WHAT YOU SHOULD DO:
Which lines in the records below mention the word "text"? Copy each one out.

SUPPLIED INFORMATION:
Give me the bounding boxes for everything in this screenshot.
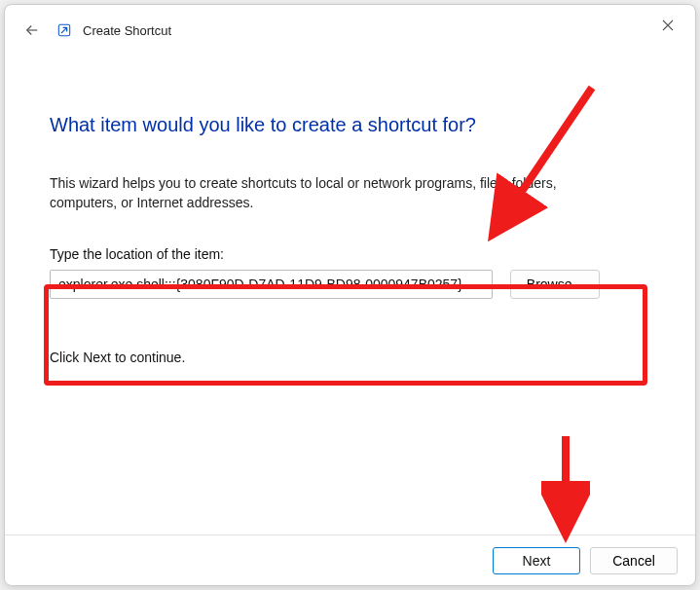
continue-hint: Click Next to continue. xyxy=(50,350,650,365)
cancel-button[interactable]: Cancel xyxy=(590,547,678,574)
browse-button[interactable]: Browse... xyxy=(510,270,600,299)
content-area: What item would you like to create a sho… xyxy=(5,55,695,535)
next-button[interactable]: Next xyxy=(493,547,580,574)
back-button[interactable] xyxy=(18,17,46,44)
shortcut-icon xyxy=(57,23,71,37)
location-field-group: Type the location of the item: Browse... xyxy=(50,246,650,299)
footer: Next Cancel xyxy=(5,535,695,585)
location-label: Type the location of the item: xyxy=(50,246,650,262)
create-shortcut-dialog: Create Shortcut What item would you like… xyxy=(4,4,696,586)
close-icon xyxy=(662,19,674,31)
close-button[interactable] xyxy=(646,11,689,40)
description-text: This wizard helps you to create shortcut… xyxy=(50,173,614,213)
annotation-highlight-box xyxy=(44,284,647,386)
location-row: Browse... xyxy=(50,270,650,299)
dialog-title: Create Shortcut xyxy=(83,23,171,38)
page-heading: What item would you like to create a sho… xyxy=(50,114,650,136)
arrow-left-icon xyxy=(23,21,41,39)
location-input[interactable] xyxy=(50,270,493,299)
titlebar: Create Shortcut xyxy=(5,5,695,55)
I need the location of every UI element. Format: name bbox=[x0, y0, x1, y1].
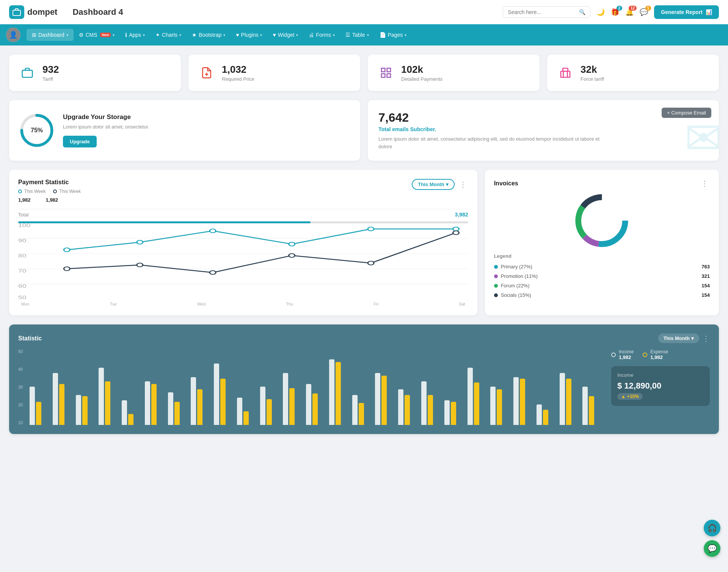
nav-label-cms: CMS bbox=[86, 32, 97, 38]
stat-info-required-price: 1,032 Required Price bbox=[222, 64, 254, 82]
this-month-button[interactable]: This Month ▾ bbox=[412, 179, 454, 190]
invoices-more-button[interactable]: ⋮ bbox=[699, 179, 710, 188]
email-card: + Compose Email 7,642 Total emails Subcr… bbox=[368, 100, 719, 161]
svg-rect-4 bbox=[381, 68, 385, 72]
upgrade-button[interactable]: Upgrade bbox=[63, 136, 97, 147]
svg-rect-5 bbox=[387, 68, 391, 72]
bar-group bbox=[513, 377, 535, 425]
bell-icon[interactable]: 🔔 12 bbox=[625, 8, 634, 16]
nav-label-forms: Forms bbox=[316, 32, 331, 38]
legend-dot-dark bbox=[53, 190, 57, 193]
bar-white bbox=[468, 368, 473, 425]
more-options-button[interactable]: ⋮ bbox=[458, 180, 468, 189]
nav-label-pages: Pages bbox=[388, 32, 403, 38]
stat-card-force-tariff: 32k Force tariff bbox=[547, 55, 719, 91]
bar-group bbox=[99, 368, 120, 425]
chat-icon[interactable]: 💬 5 bbox=[640, 8, 648, 16]
stat-label-detailed-payments: Detalled Payments bbox=[401, 76, 442, 82]
nav-item-bootstrap[interactable]: ★ Bootstrap ▾ bbox=[187, 29, 231, 41]
stat-label-tariff: Tariff bbox=[42, 76, 59, 82]
nav-item-pages[interactable]: 📄 Pages ▾ bbox=[374, 29, 412, 41]
bar-yellow bbox=[566, 379, 571, 425]
middle-row: 75% Upgrade Your Storage Lorem ipsum dol… bbox=[9, 100, 719, 161]
promotion-value: 321 bbox=[701, 273, 710, 279]
widget-icon: ♥ bbox=[273, 32, 276, 38]
gift-icon[interactable]: 🎁 2 bbox=[611, 8, 619, 16]
svg-point-30 bbox=[137, 263, 143, 267]
socials-value: 154 bbox=[701, 292, 710, 298]
payment-left: Payment Statistic This Week This Week 1,… bbox=[18, 179, 81, 203]
promotion-dot bbox=[494, 274, 498, 278]
storage-description: Lorem ipsum dolor sit amet, onsectetur. bbox=[63, 124, 149, 130]
nav-label-charts: Charts bbox=[162, 32, 177, 38]
bar-yellow bbox=[336, 362, 341, 425]
nav-item-apps[interactable]: ℹ Apps ▾ bbox=[120, 29, 150, 41]
cms-icon: ⚙ bbox=[79, 32, 84, 38]
x-label-tue: Tue bbox=[110, 302, 117, 306]
statistic-title: Statistic bbox=[18, 335, 42, 342]
nav-item-widget[interactable]: ♥ Widget ▾ bbox=[267, 29, 303, 41]
bar-white bbox=[444, 400, 450, 425]
generate-report-button[interactable]: Generate Report 📊 bbox=[654, 5, 719, 19]
svg-point-34 bbox=[453, 231, 459, 235]
y-label-20: 20 bbox=[18, 403, 23, 407]
invoice-legend-socials: Socials (15%) 154 bbox=[494, 290, 710, 300]
stat-value-detailed-payments: 102k bbox=[401, 64, 442, 75]
stat-side-panel: Income 1,982 Expense 1,982 Income $ bbox=[611, 349, 710, 406]
nav-item-table[interactable]: ☰ Table ▾ bbox=[340, 29, 374, 41]
bar-group bbox=[352, 395, 373, 425]
bar-white bbox=[283, 373, 288, 425]
nav-item-forms[interactable]: 🖨 Forms ▾ bbox=[303, 29, 340, 41]
bar-group bbox=[76, 395, 97, 425]
bar-group bbox=[145, 381, 166, 425]
nav-item-cms[interactable]: ⚙ CMS New ▾ bbox=[74, 29, 120, 41]
bar-yellow bbox=[451, 402, 456, 425]
bar-white bbox=[398, 389, 403, 425]
svg-text:50: 50 bbox=[18, 295, 26, 299]
bar-white bbox=[375, 373, 380, 425]
legend-dot-teal bbox=[18, 190, 22, 193]
storage-title: Upgrade Your Storage bbox=[63, 113, 149, 121]
svg-text:80: 80 bbox=[18, 253, 26, 258]
invoices-donut-chart bbox=[494, 194, 710, 247]
bar-yellow bbox=[543, 410, 548, 425]
svg-point-23 bbox=[64, 248, 70, 252]
statistic-header: Statistic This Month ▾ ⋮ bbox=[18, 334, 710, 343]
stat-label-required-price: Required Price bbox=[222, 76, 254, 82]
bar-yellow bbox=[359, 403, 364, 425]
bar-yellow bbox=[312, 393, 318, 425]
bar-white bbox=[76, 395, 81, 425]
stat-label-force-tariff: Force tariff bbox=[581, 76, 604, 82]
bar-white bbox=[582, 387, 588, 425]
email-description: Lorem ipsum dolor sit amet, consectetur … bbox=[378, 135, 609, 150]
chevron-down-icon: ▾ bbox=[296, 33, 298, 37]
main-content: 932 Tariff 1,032 Required Price 10 bbox=[0, 45, 728, 443]
search-input[interactable] bbox=[508, 9, 576, 15]
bar-group bbox=[191, 377, 212, 425]
avatar: 👤 bbox=[6, 28, 20, 42]
expense-value: 1,982 bbox=[650, 354, 668, 360]
nav-label-bootstrap: Bootstrap bbox=[199, 32, 221, 38]
stat-more-button[interactable]: ⋮ bbox=[702, 334, 710, 343]
moon-icon[interactable]: 🌙 bbox=[596, 8, 605, 16]
payment-card: Payment Statistic This Week This Week 1,… bbox=[9, 170, 477, 315]
chart-icon: 📊 bbox=[706, 9, 712, 15]
bar-group bbox=[537, 404, 558, 425]
bell-badge: 12 bbox=[629, 6, 637, 11]
chevron-down-icon: ▾ bbox=[143, 33, 145, 37]
nav-label-plugins: Plugins bbox=[241, 32, 259, 38]
stat-month-button[interactable]: This Month ▾ bbox=[658, 334, 699, 343]
bar-group bbox=[283, 373, 304, 425]
expense-legend: Expense 1,982 bbox=[643, 349, 668, 360]
payment-legend: This Week This Week bbox=[18, 189, 81, 194]
logo-text: dompet bbox=[27, 7, 57, 17]
dashboard-icon: ⊞ bbox=[32, 32, 36, 38]
chevron-down-icon: ▾ bbox=[223, 33, 225, 37]
storage-card: 75% Upgrade Your Storage Lorem ipsum dol… bbox=[9, 100, 360, 161]
nav-item-charts[interactable]: ✦ Charts ▾ bbox=[150, 29, 187, 41]
file-plus-icon bbox=[198, 64, 216, 82]
nav-item-dashboard[interactable]: ⊞ Dashboard ▾ bbox=[27, 29, 74, 41]
logo: dompet bbox=[9, 5, 57, 19]
legend-val-2: 1,982 bbox=[46, 197, 58, 203]
nav-item-plugins[interactable]: ♥ Plugins ▾ bbox=[231, 29, 267, 41]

SOLUTION FOR THIS TASK:
description-text: This wizard helps you to create shortcut… xyxy=(50,173,614,213)
svg-text:50: 50 bbox=[18, 295, 26, 299]
svg-text:80: 80 bbox=[18, 253, 26, 258]
logo-text: dompet bbox=[27, 7, 57, 17]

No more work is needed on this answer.